Álvarez, who has not participated in the study, calls the research “very good and methodologically impeccable” and highlights the advantages of incorporating AI as a support in analyzing mammograms: “AI has the ability to stratify studies according to risk, save the radiologist time, and improve the specialist’s performance.” In fact, the study confirms, indeed, that in the intervention group, reading mammograms was reduced by about 44%. “These systems can classify the study according to the ability or not to have cancer because it can detect nodules, calcifications... This risk stratification, which cannot be done by a radiologist in such a short time, serves to treat each risk group differently: most are at low risk, only 30% are at intermediate-high risk and only 3% are at high risk; and in that 3% is where we find 70% of cancers. That’s why stratification is so important,” explains Álvarez. With that filter in place, the radiologist can do a faster analysis of low-risk mammograms and focus more attention on the study of those that are high risk.

Josep Munuera, head of the Diagnostic Imaging Service at the Sant Pau Hospital in Barcelona and an expert in digital technologies applied to health, also says that this study, in which he has not participated, has a “very good” design and reinforces “expected” results. “There are algorithms with high detection rates that, if combined with the results the human gets, improve the human’s rates as well.” The doctor also stresses the importance of the human reader being a radiologist with a lot of experience, as they were in this study.

In the intervention group, 75% of the tumors detected were invasive (meaning that they are more widespread) and 25% in situ (small lumps in the breast that may be harmless). In the control group, 81% were invasive and only 19% in situ. The researchers admit that increased detection of tumors in situ “could be concerning in terms of overdiagnosis” because these kinds of lumps may never progress to cancer or may even go away on their own, and risk embarking the patient on more potentially unnecessary cancer tests or therapies. Álvarez, however, qualifies this point: “There are people who may think that 25% of tumors detected in situ is a high percentage because not all end up being cancer and would be treated much more [than necessary], but we cannot differentiate which will advance, we have no way of knowing if it will advance or stay as it is.”

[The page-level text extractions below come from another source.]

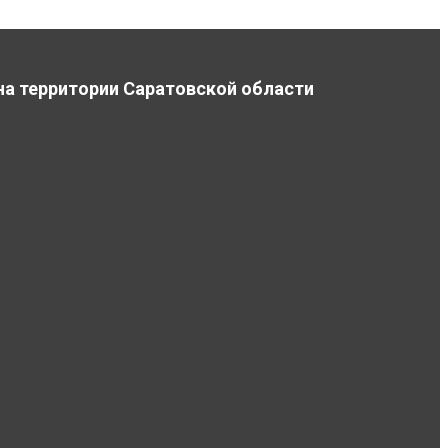
на территории Саратовской области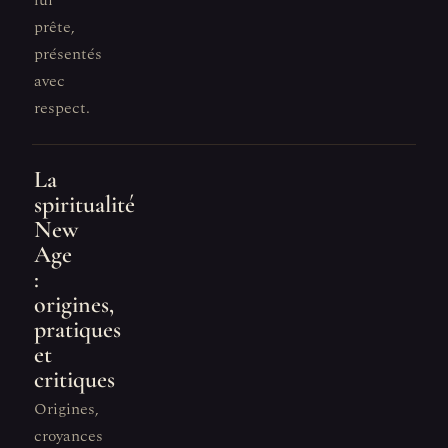
lui
prête,
présentés
avec
respect.
La
spiritualité
New
Age
:
origines,
pratiques
et
critiques
Origines,
croyances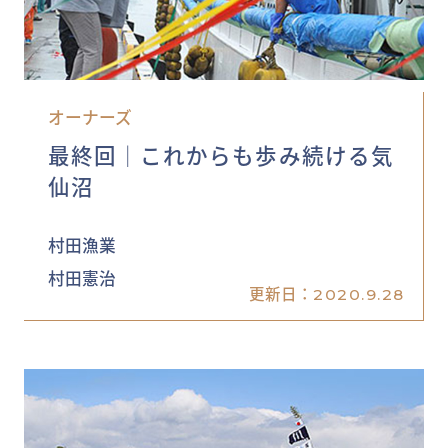
オーナーズ
最終回│これからも歩み続ける気
仙沼
村田漁業
村田憲治
更新日：
2020.9.28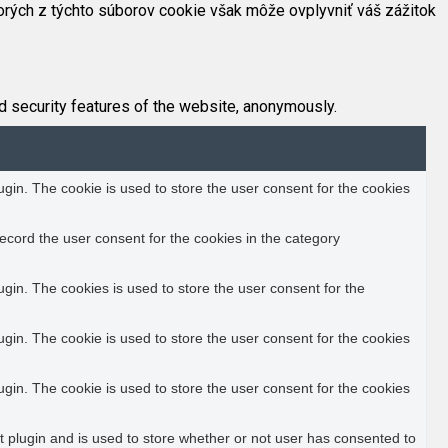
orých z týchto súborov cookie však môže ovplyvniť váš zážitok
d security features of the website, anonymously.
in. The cookie is used to store the user consent for the cookies
ecord the user consent for the cookies in the category
in. The cookies is used to store the user consent for the
in. The cookie is used to store the user consent for the cookies
in. The cookie is used to store the user consent for the cookies
plugin and is used to store whether or not user has consented to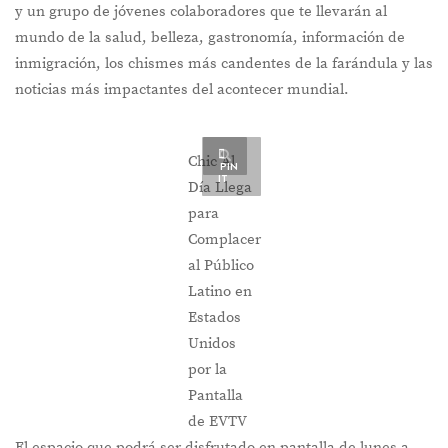
y un grupo de jóvenes colaboradores que te llevarán al
mundo de la salud, belleza, gastronomía, información de
inmigración, los chismes más candentes de la farándula y las
noticias más impactantes del acontecer mundial.
Chic Al
PIN
IT
Día Llega
para
Complacer
al Público
Latino en
Estados
Unidos
por la
Pantalla
de EVTV
El espacio que podrá ser disfrutado en pantalla de lunes a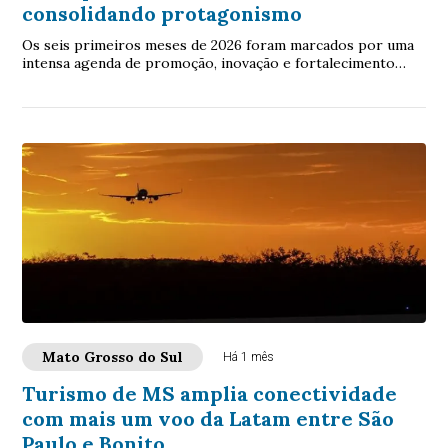
consolidando protagonismo
Os seis primeiros meses de 2026 foram marcados por uma
intensa agenda de promoção, inovação e fortalecimento
institucional da FundturMS (Fundação d...
Mato Grosso do Sul
Há 1 mês
Turismo de MS amplia conectividade
com mais um voo da Latam entre São
Paulo e Bonito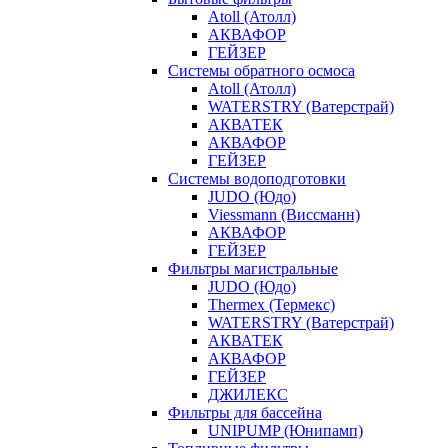
Atoll (Атолл)
АКВАФОР
ГЕЙЗЕР
Системы обратного осмоса
Atoll (Атолл)
WATERSTRY (Ватерстрай)
АКВАТЕК
АКВАФОР
ГЕЙЗЕР
Системы водоподготовки
JUDO (Юдо)
Viessmann (Виссманн)
АКВАФОР
ГЕЙЗЕР
Фильтры магистральные
JUDO (Юдо)
Thermex (Термекс)
WATERSTRY (Ватерстрай)
АКВАТЕК
АКВАФОР
ГЕЙЗЕР
ДЖИЛЕКС
Фильтры для бассейна
UNIPUMP (Юнипамп)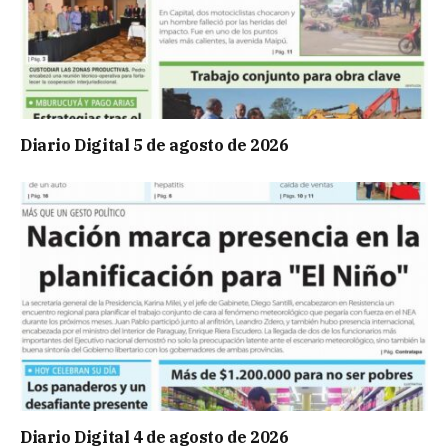
Diario Digital 5 de agosto de 2026
Diario Digital 4 de agosto de 2026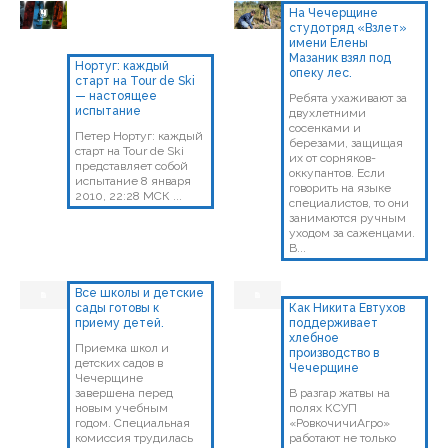
На Чечерщине
студотряд «Взлет»
имени Елены
Мазаник взял под
Нортуг: каждый
опеку лес.
старт на Tour de Ski
— настоящее
Ребята ухаживают за
испытание
двухлетними
сосенками и
Петер Нортуг: каждый
березами, защищая
старт на Tour de Ski
их от сорняков-
представляет собой
оккупантов. Если
испытание 8 января
говорить на языке
2010, 22:28 МСК ...
специалистов, то они
занимаются ручным
уходом за саженцами.
В...
Все школы и детские
сады готовы к
Как Никита Евтухов
приему детей.
поддерживает
хлебное
Приемка школ и
производство в
детских садов в
Чечерщине
Чечерщине
завершена перед
В разгар жатвы на
новым учебным
полях КСУП
годом. Специальная
«РовкочичиАгро»
комиссия трудилась
работают не только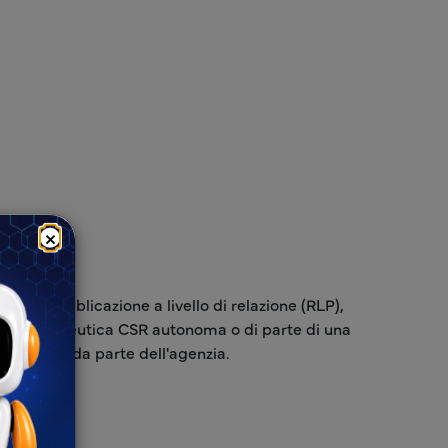
×
nella pubblicazione a livello di relazione (RLP),
zione farmaceutica CSR autonoma o di parte di una
revisione da parte dell'agenzia.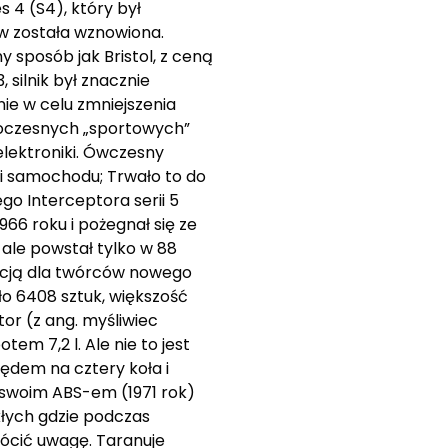
s 4 (S4), który był
w została wznowiona.
sposób jak Bristol, z ceną
 silnik był znacznie
nie w celu zmniejszenia
woczesnych „sportowych”
 elektroniki. Ówczesny
cji samochodu; Trwało to do
o Interceptora serii 5
966 roku i pożegnał się ze
ale powstał tylko w 88
iracją dla twórców nowego
ło 6408 sztuk, większość
tor (z ang. myśliwiec
em 7,2 l. Ale nie to jest
ędem na cztery koła i
e swoim ABS-em (1971 rok)
kłych gdzie podczas
rócić uwagę. Taranuje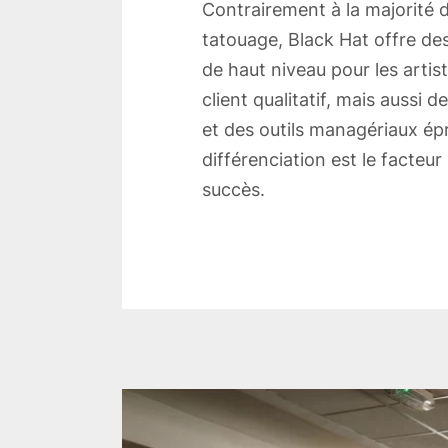
Contrairement à la majorité 
tatouage, Black Hat offre d
de haut niveau pour les artis
client qualitatif, mais aussi
et des outils managériaux ép
différenciation est le facteur
succès.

The radiologist is in charge

Faced with this dilemma, Munuera adds, the key is the radiologist. “These lesions, even if detected, are so subtle that they may end up progressing to cancer. The radiologist will make an interpretation of the image and decide,“ he says. But he adds: “Introducing AI tools involves seeing 100% of these tumors and you will have to make a decision about them. That’s the next step, let’s see what we do with them.” Munuera celebrates, in any case, that the reduction of the workload in the readings can favor “a very positive redistribution of workflows to increase the radiologist’s reading speed and reduce the waiting list for mammogram analysis. It could also mean being able to do more interventional treatments and complementary tests” that are associated with the results of these screenings.

The Swedish researchers strongly emphasize that AI is a tool available to the radiologist, but the specialist has the last word. “AI should be a tool for the radiologist and not the other way around,” says Lång. Nor are these systems unambiguous: “Based on retrospective studies, we know that AI missed some types of cancer. AI can also be overly sensitive and points to many findings that we, as radiologists, can easily determine as normal. Therefore, the radiologist is essential to make the final decision if a screening exam is normal or if the woman should be called back for further study.”

Despite the favorable results of this study, there is still some way to go before we see AI replacing reading done by a human. “European guidelines do not currently recommend that AI should replace a human reader,” says Lång. But studies like theirs underpin the evidence to move down that path. Always, of course, under the supervision of the radiologist.